Friday, February 01, 2008 Editorials: Controlling population growth
THERE was this report the other day that mothers coming from the poorest enclaves of Manila’s population are asking the Court of Appeals “to declare unconstitutional an issuance banning artificial contraception and state-provided reproductive health services in the city.”
The petitioners are mostly mothers “who have at least two unplanned children.”
It seems that in the previous city administration, an executive order “directed city hospitals and health centers to stop the distribution of contraceptives like condoms, pills, intrauterine devices, and surgical sterilization, among others, in support of the city’s pro-life stance.”
The ban runs counter to the UN’s effort to control global birth rate but supports the Church’s stand against some forms of birth control.
Mouths to feed
The problem of a runaway population has long been the “bone of contention” between the Church and Government.
But that “open warfare” on the issue has been successfully leashed is a credit to the Filipino people.
Note, however, that when World War 2 broke out in 1941, the country’s population was hardly 20 million.
Since then the number of Filipinos has increased “by leaps and bounds.”
This has tremendously multiplied the number of mouths to feed and increased the pressure on government for food.
Clearly, there is the proverbial “horns of a dilemma” here that need to be resolved.
Zero growth
There are actually countries in Scandinavia that have achieved the ideal of population control, the so-called “zero population growth.”

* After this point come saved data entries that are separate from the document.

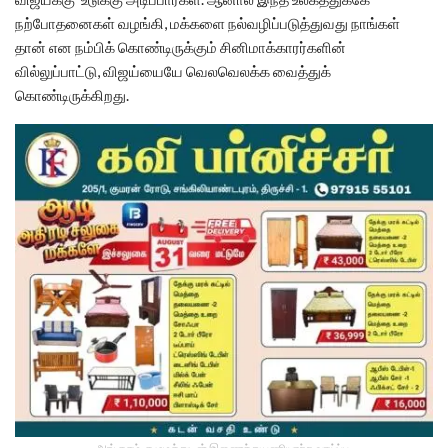
நற்போதனைகள் வழங்கி, மக்களை நல்வழிப்படுத்துவது நாங்கள்
தான் என நம்பிக் கொண்டிருக்கும் சினிமாக்காரர்களின்
வில்லுப்பாட்டு, விஜய்யையே வெலவெலக்க வைத்துக்
கொண்டிருக்கிறது.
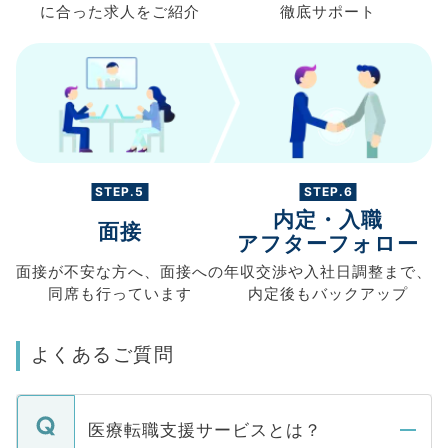
に合った求人を
ご紹介
徹底サポート
STEP.5
STEP.6
内定・入職
面接
アフターフォロー
面接が不安な方へ、
面接への
年収交渉や
入社日調整まで、
同席も
行っています
内定後もバックアップ
よくあるご質問
医療転職支援サービスとは？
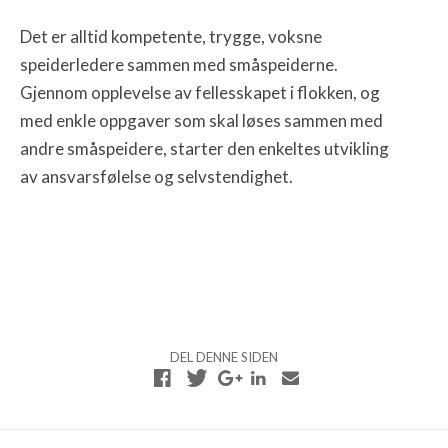
Det er alltid kompetente, trygge, voksne
speiderledere sammen med småspeiderne.
Gjennom opplevelse av fellesskapet i flokken, og
med enkle oppgaver som skal løses sammen med
andre småspeidere, starter den enkeltes utvikling
av ansvarsfølelse og selvstendighet.
DEL DENNE SIDEN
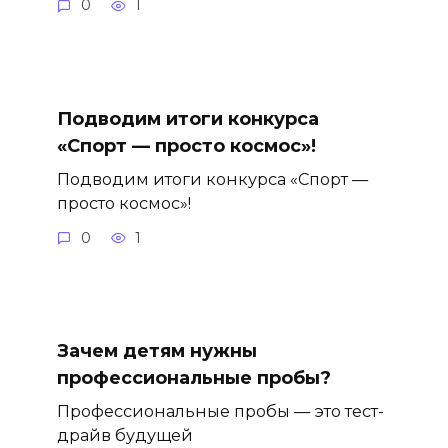
0
1
Подводим итоги конкурса
«Спорт — просто космос»!
Подводим итоги конкурса «Спорт —
просто космос»!
0
1
Зачем детям нужны
профессиональные пробы?
Профессиональные пробы — это тест-
драйв будущей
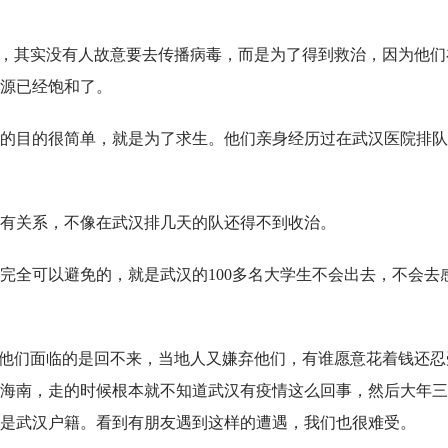
人，其实没有人故意要去传播病毒，而是为了得到救治，因为他们
源已经饱和了。
去的目的很简单，就是为了求生。他们亲身经历过在武汉医院排
有关系，不像在武汉排几天的队还得不到收治。
完全可以避免的，就是武汉的100多名大学生不会出去，不会去
，他们面临的是回不来，当地人又嫌弃他们，有谁愿意花着钱还忍
海南，走的时候根本就不知道武汉有疫情这么回事，然后大年三
是武汉户籍。看到有朋友遇到这样的遭遇，我们也很难受。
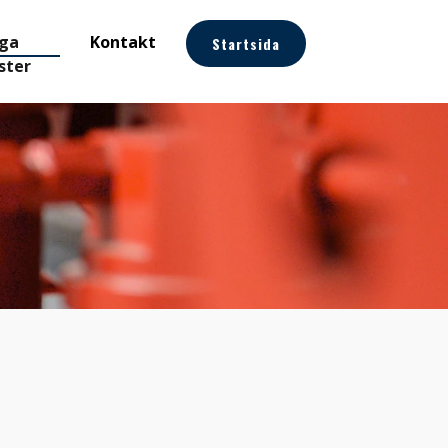
iga
Kontakt
Startsida
ster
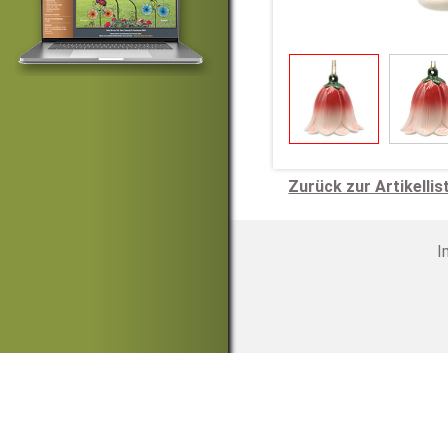
Zurück zur Artikellis
I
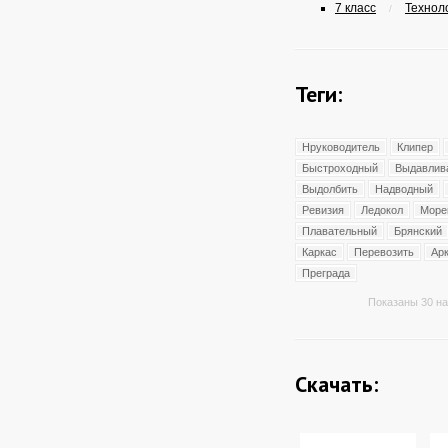
7 класс
Техноло
/
Теги:
Нруководитель
Клипер
Быстроходный
Выдавлив
Выдолбить
Надводный
Ревизия
Ледокол
Море
Плавательный
Брянский
Каркас
Перевозить
Ар
Преграда
Показаны 30 на
Скачать:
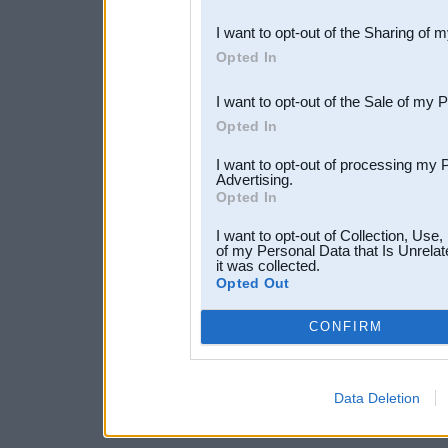
also be disclosed by us to 
I want to opt-out of the Sharing of 
Downstream Participants
th
Opted In
third parties.
I want to opt-out of the Sale of my 
Opted In
I want to opt-out of processing my 
Advertising.
Opted In
I want to opt-out of Collection, Use
of my Personal Data that Is Unrelat
it was collected.
Opted Out
CONFIRM
Data Deletion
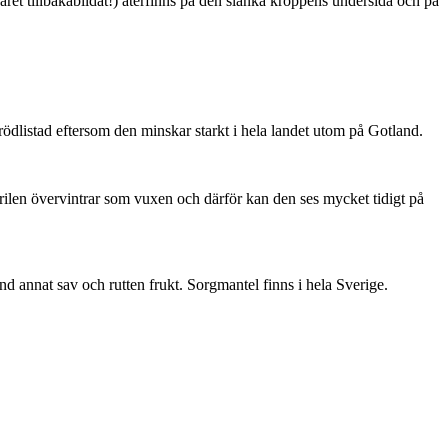
ret tillbakabildat!) återfinns på den slanka kroppens undersida och på
är rödlistad eftersom den minskar starkt i hela landet utom på Gotland.
ärilen övervintrar som vuxen och därför kan den ses mycket tidigt på
nd annat sav och rutten frukt. Sorgmantel finns i hela Sverige.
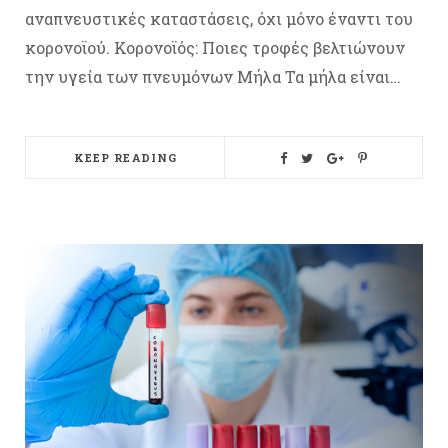
αναπνευστικές καταστάσεις, όχι μόνο έναντι του
κορονοϊού. Κορονοϊός: Ποιες τροφές βελτιώνουν
την υγεία των πνευμόνων Μήλα Τα μήλα είναι…
KEEP READING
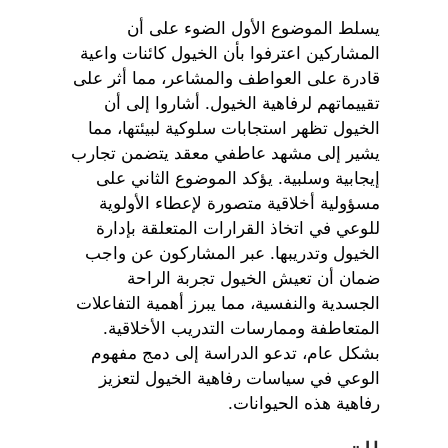
يسلط الموضوع الأول الضوء على أن
المشاركين اعترفوا بأن الخيول كائنات واعية
قادرة على العواطف والمشاعر، مما أثر على
تقييماتهم لرفاهية الخيول. أشاروا إلى أن
الخيول تظهر استجابات سلوكية لبيئتها، مما
يشير إلى مشهد عاطفي معقد يتضمن تجارب
إيجابية وسلبية. يؤكد الموضوع الثاني على
مسؤولية أخلاقية متصورة لإعطاء الأولوية
للوعي في اتخاذ القرارات المتعلقة بإدارة
الخيول وتدريبها. عبر المشاركون عن واجب
ضمان أن تعيش الخيول تجربة الراحة
الجسدية والنفسية، مما يبرز أهمية التفاعلات
المتعاطفة وممارسات التدريب الأخلاقية.
بشكل عام، تدعو الدراسة إلى دمج مفهوم
الوعي في سياسات رفاهية الخيول لتعزيز
رفاهية هذه الحيوانات.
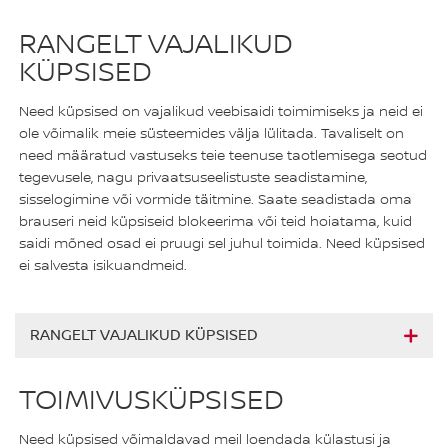
RANGELT VAJALIKUD
KÜPSISED
Need küpsised on vajalikud veebisaidi toimimiseks ja neid ei
ole võimalik meie süsteemides välja lülitada. Tavaliselt on
need määratud vastuseks teie teenuse taotlemisega seotud
tegevusele, nagu privaatsuseelistuste seadistamine,
sisselogimine või vormide täitmine. Saate seadistada oma
brauseri neid küpsiseid blokeerima või teid hoiatama, kuid
saidi mõned osad ei pruugi sel juhul toimida. Need küpsised
ei salvesta isikuandmeid.
RANGELT VAJALIKUD KÜPSISED
TOIMIVUSKÜPSISED
Need küpsised võimaldavad meil loendada külastusi ja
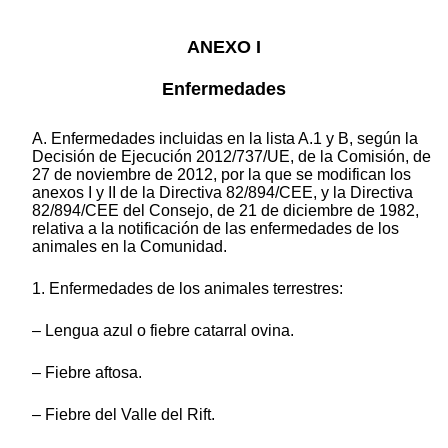
ANEXO I
Enfermedades
A. Enfermedades incluidas en la lista A.1 y B, según la
Decisión de Ejecución 2012/737/UE, de la Comisión, de
27 de noviembre de 2012, por la que se modifican los
anexos I y II de la Directiva 82/894/CEE, y la Directiva
82/894/CEE del Consejo, de 21 de diciembre de 1982,
relativa a la notificación de las enfermedades de los
animales en la Comunidad.
1. Enfermedades de los animales terrestres:
– Lengua azul o fiebre catarral ovina.
– Fiebre aftosa.
– Fiebre del Valle del Rift.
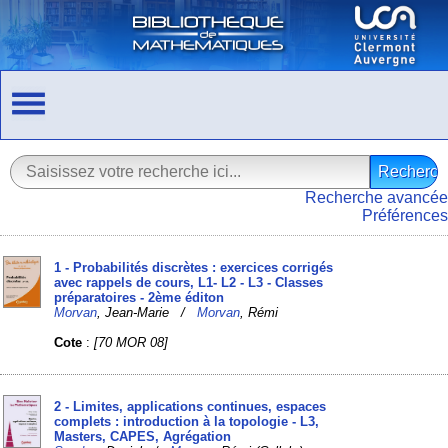
Recherche avancée
Préférences
1 - Probabilités discrètes : exercices corrigés
avec rappels de cours, L1- L2 - L3 - Classes
préparatoires - 2ème éditon
Morvan
, Jean-Marie /
Morvan
, Rémi
Cote
:
[70 MOR 08]
2 - Limites, applications continues, espaces
complets : introduction à la topologie - L3,
Masters, CAPES, Agrégation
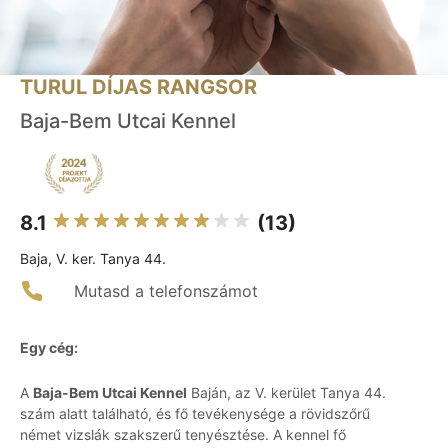
TURUL DÍJAS RANGSOR
Baja-Bem Utcai Kennel
8.1
(13)
Baja, V. ker. Tanya 44.
Mutasd a telefonszámot
Egy cég:
A
Baja-Bem Utcai Kennel
Baján, az V. kerület Tanya 44.
szám alatt található, és fő tevékenysége a rövidszőrű
német vizslák szakszerű tenyésztése. A kennel fő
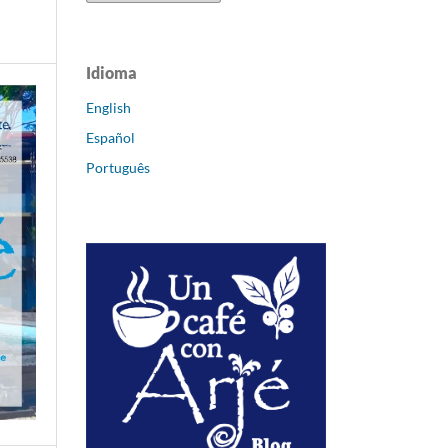
Idioma
English
Español
Português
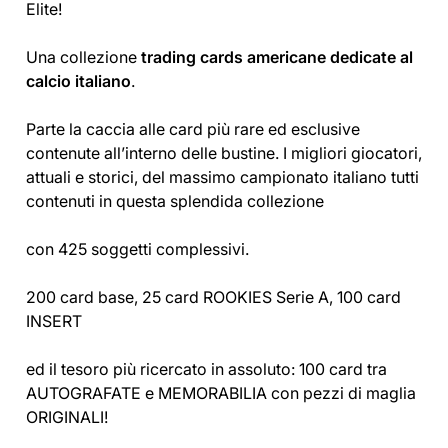
Elite!
Una collezione
trading cards americane dedicate al
calcio italiano
.
Parte la caccia alle card più rare ed esclusive
contenute all’interno delle bustine. I migliori giocatori,
attuali e storici, del massimo campionato italiano tutti
contenuti in questa splendida collezione
con 425 soggetti complessivi.
200 card base, 25 card ROOKIES Serie A, 100 card
INSERT
ed il tesoro più ricercato in assoluto: 100 card tra
AUTOGRAFATE e MEMORABILIA con pezzi di maglia
ORIGINALI!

The situation, however, has given rise to another dilemma.
These countries’ problem now is not having a younger generation to take over from the preceding one.
Unwritten pact
Anyway, there appears to exist in the country an informal understanding to leave matters to the natural flow of life.
A silent compromise is in place, an unwritten agreement between the Church and the State to work within the framework of our spiritual/moral responsibility to God and the Republic on the one hand, and within the parameters of law as set by the legal political structure of democratic governance on the other.
The Church and the State are assuming their responsibilities without adversely competing.